Estaba aturdida por lo que había vivido o, quizás,
soñado.
Recorrió de nuevo el camino de la arboleda y se
dirigió a su casa, cruzó por las calles secundarias, no quería que nadie la
viera, estaba demasiado nerviosa.
Cuando llegó al portal, él la estaba esperando. Andaba
nervioso de un lado hacia otro del recibidor. Ella no dijo nada, entró en la
estancia tranquilamente, esperando pasar desapercibida, deseando tener un
caparazón en el que esconderse y no ser vista. Pero no fue así, su marido la
siguió hacia el interior, con el ceño fruncido.
Exhalaba un fuerte olor a aguardiente y tabaco. Margarita comenzó a
ordenar el platero de la cocina, no podía estar quieta, esperaba que él dejara
de mirarla. Finalmente estalló :
-¿Dónde te has metido?, ¿no piensas nunca en tu
marido?
- Estaba dando un paseo, ya sabes que siempre lo hago.
Él la agarró fuerte por las muñecas obligándola a
mirarlo.
-¿Un paseo de veinticuatro horas?
Ella no daba crédito, ¿un día había pasado?, si sólo habían sido unas horas. No entendía y
lo único que pudo decirle es que no se acordaba de nada, pero que estaba bien.
Miró con ternura a Pedro, su marido, y sonrió.
-No te preocupes, cariño. No sé lo que me ha pasado,
pero no debes preocuparte- Su sonrisa era dulce y cálida. Pedro la soltó, la
oscuridad de su mirada se disipó. Vio en su mujer una paz y seguridad que hasta
entonces no había conocido. Sentía que decía la verdad, que todo estaba bien.
Ella se dio la vuelta y se alejó hacia el baño,
necesitaba una ducha fría y pensar con tranquilidad en lo que había ocurrido.

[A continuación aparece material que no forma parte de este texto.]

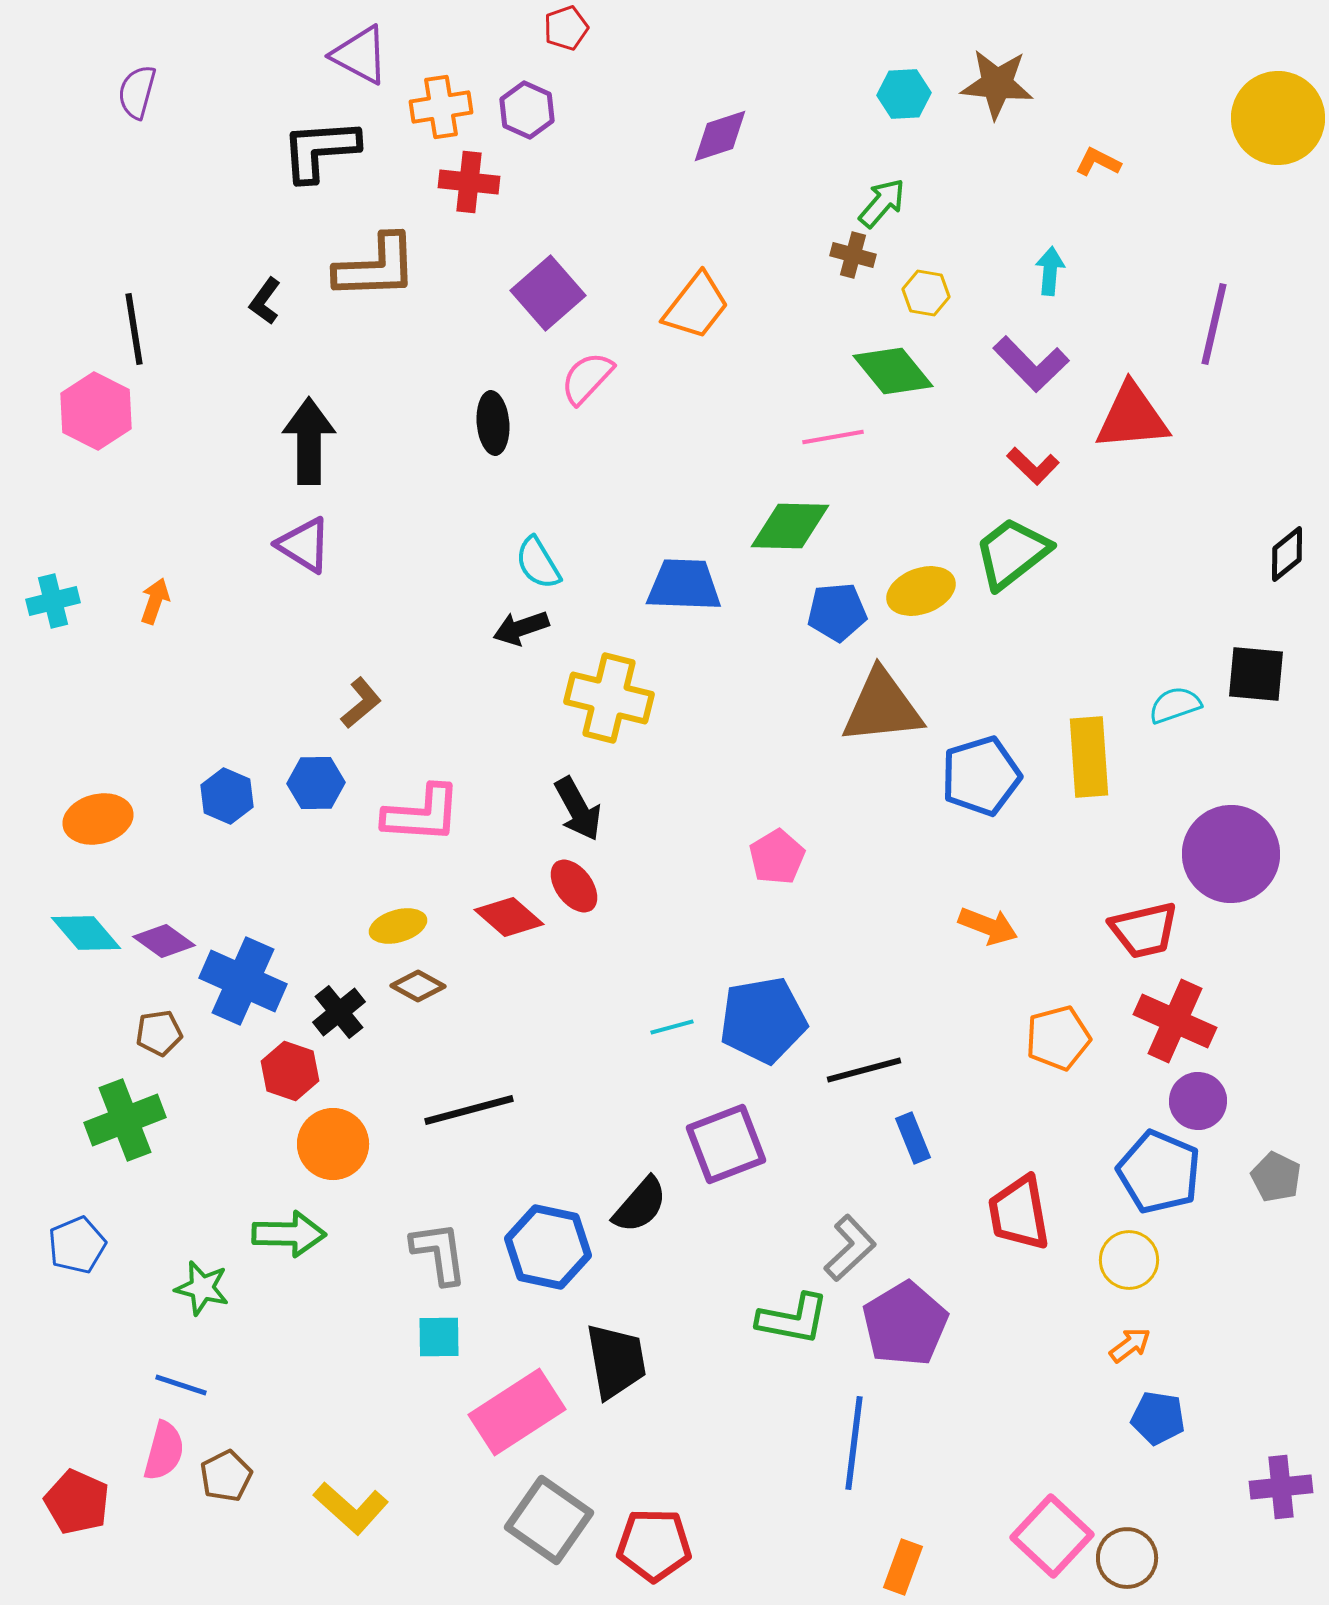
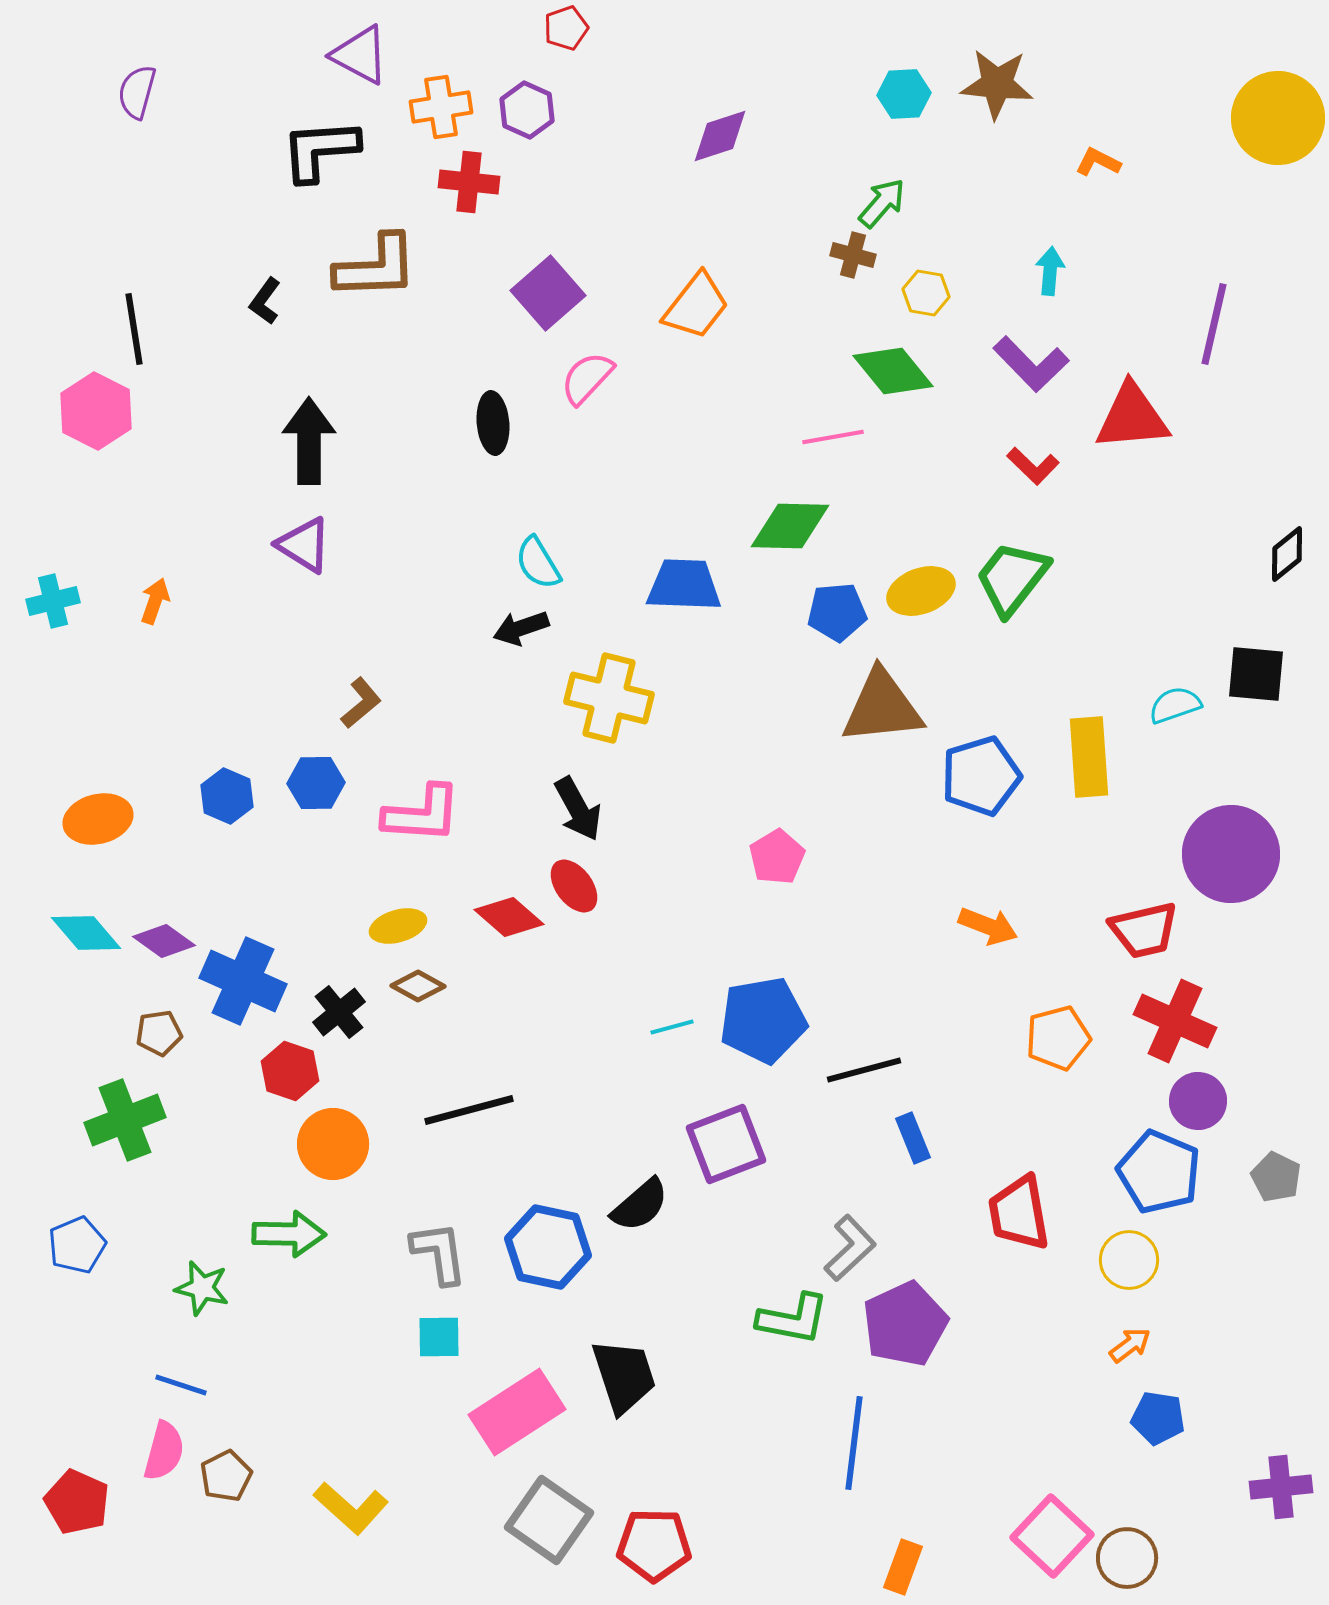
green trapezoid at (1012, 553): moved 25 px down; rotated 14 degrees counterclockwise
black semicircle at (640, 1205): rotated 8 degrees clockwise
purple pentagon at (905, 1324): rotated 6 degrees clockwise
black trapezoid at (616, 1361): moved 8 px right, 15 px down; rotated 8 degrees counterclockwise
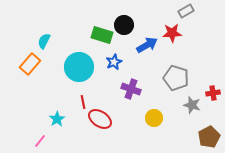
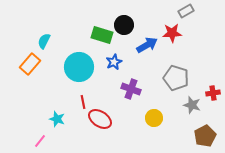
cyan star: rotated 21 degrees counterclockwise
brown pentagon: moved 4 px left, 1 px up
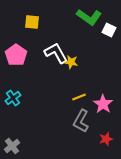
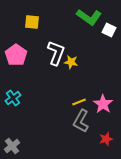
white L-shape: rotated 50 degrees clockwise
yellow line: moved 5 px down
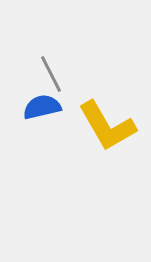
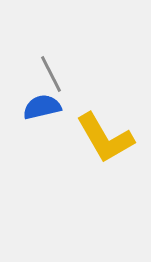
yellow L-shape: moved 2 px left, 12 px down
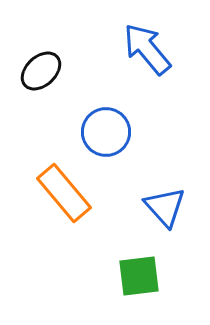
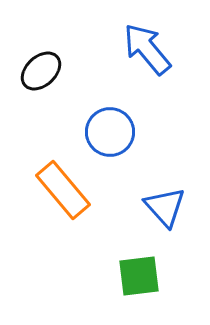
blue circle: moved 4 px right
orange rectangle: moved 1 px left, 3 px up
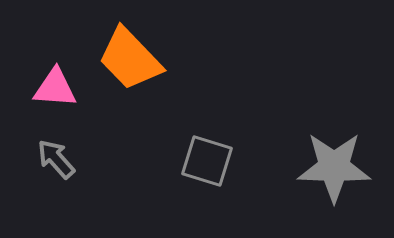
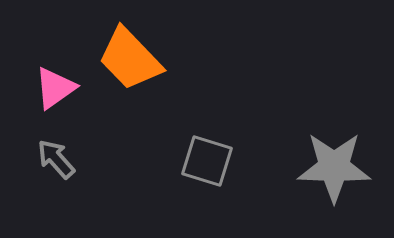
pink triangle: rotated 39 degrees counterclockwise
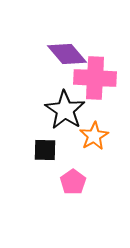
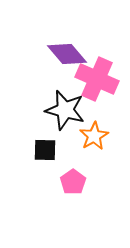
pink cross: moved 2 px right, 1 px down; rotated 21 degrees clockwise
black star: rotated 18 degrees counterclockwise
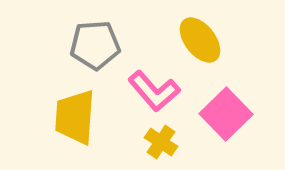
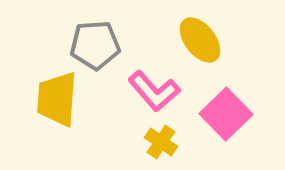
yellow trapezoid: moved 18 px left, 18 px up
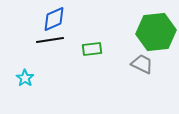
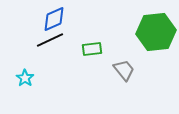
black line: rotated 16 degrees counterclockwise
gray trapezoid: moved 18 px left, 6 px down; rotated 25 degrees clockwise
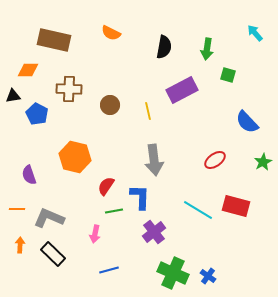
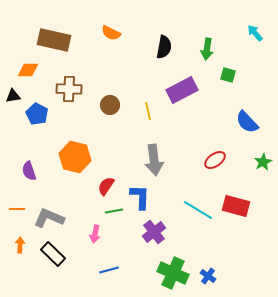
purple semicircle: moved 4 px up
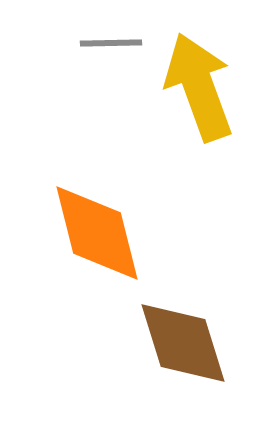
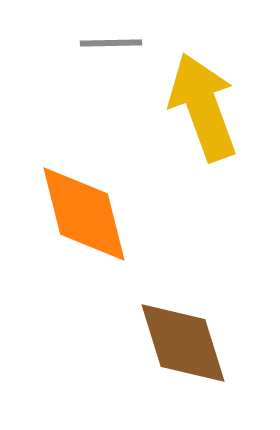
yellow arrow: moved 4 px right, 20 px down
orange diamond: moved 13 px left, 19 px up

Puede que todavía estuviera soñando; sí, eso sería, un sueño. Si no fuera así,
ahora no estaría relajándose tranquilamente en el agua, sino en medio de un
charco de sangre y, quizás, con un ojo morado y algún diente roto.
Mientras la frialdad del agua la envolvía, miraba las
buganvillas rosas que se agitaban en la ventana y llenaban de color el techo
deslucido.
Cuando se fue a la cama, su marido aún no estaba
dormido. Ella no dijo nada, solo se recostó hacia un lado y se durmió. Él
también se tendió y, por primera vez en mucho tiempo, la abrazó. Esa noche no
tuvo miedo, porque nada le importaba. Sólo pensaba en la casa de la señora
Margot, tenía que volver a verla. Duerme con los ángeles, pareció escuchar en
susurro antes de sumirse en un profundo sueño. Y sintió una ligera brisa en la
mejilla.
El tiempo
parecía no haber pasado, porque los días eran siempre iguales y la rutina era
idéntica.
A la mañana siguiente, el timbre de los canarios la
despertó. Cantaban sin cesar, con una alegría desbordada. Margarita sonrió para
sus adentros, pequeños animalitos enjaulados, no pierden nunca las ganas de
vivir y hacer felices a los demás. Extendió la mano hacia el lugar donde debía
de estar Pedro pero no había nadie, posiblemente se había marchado temprano a
la obra. Siguió con los ojos cerrados un buen rato, saboreando la paz que tenía
en aquel momento. Su marido la había respetado por una vez desde que se
casaron, sin hacerle preguntas ni acosarla. Quizás podría cambiar, pero no
deseaba verlo, ya no le interesaba.
Flapy llegó
y con ternura le lamió la mejilla. Ella
abrió los ojos y lo acarició. Su pequeño amigo, el de los ojos color miel, su
inseparable compañero.
Intentó bajarse
el camisón que ahora estaba por encima de su cintura, pero sintió algo pegajoso
y
mojado al tocarse. No lo podía creer, todo estaba
rojo, ¿era sangre?; el colchón estaba empapado en el lugar donde su marido
había dormido y ella tenía las piernas y parte del cuerpo también manchado. No
reaccionó de forma inmediata sino que cerró los ojos, respiró profundamente y
esperó unos minutos, deseando que todo fuera fruto de la imaginación, que fuera
un engaño de su mente.
Pero cuando
los abrió seguía allí, todo rojo y oscuro. Se levantó despacio, temiendo
mancharse más de lo que estaba o esperando no despertar el miedo que llevaba
dentro. Se deslizó hasta el baño y se miró al espejo, las ojeras seguían allí,
al igual que piel pálida y el cabello indomable. Se metió en la ducha y se
frotó con fuerza. Echó el camisón a la basura y se hizo un café bien cargado.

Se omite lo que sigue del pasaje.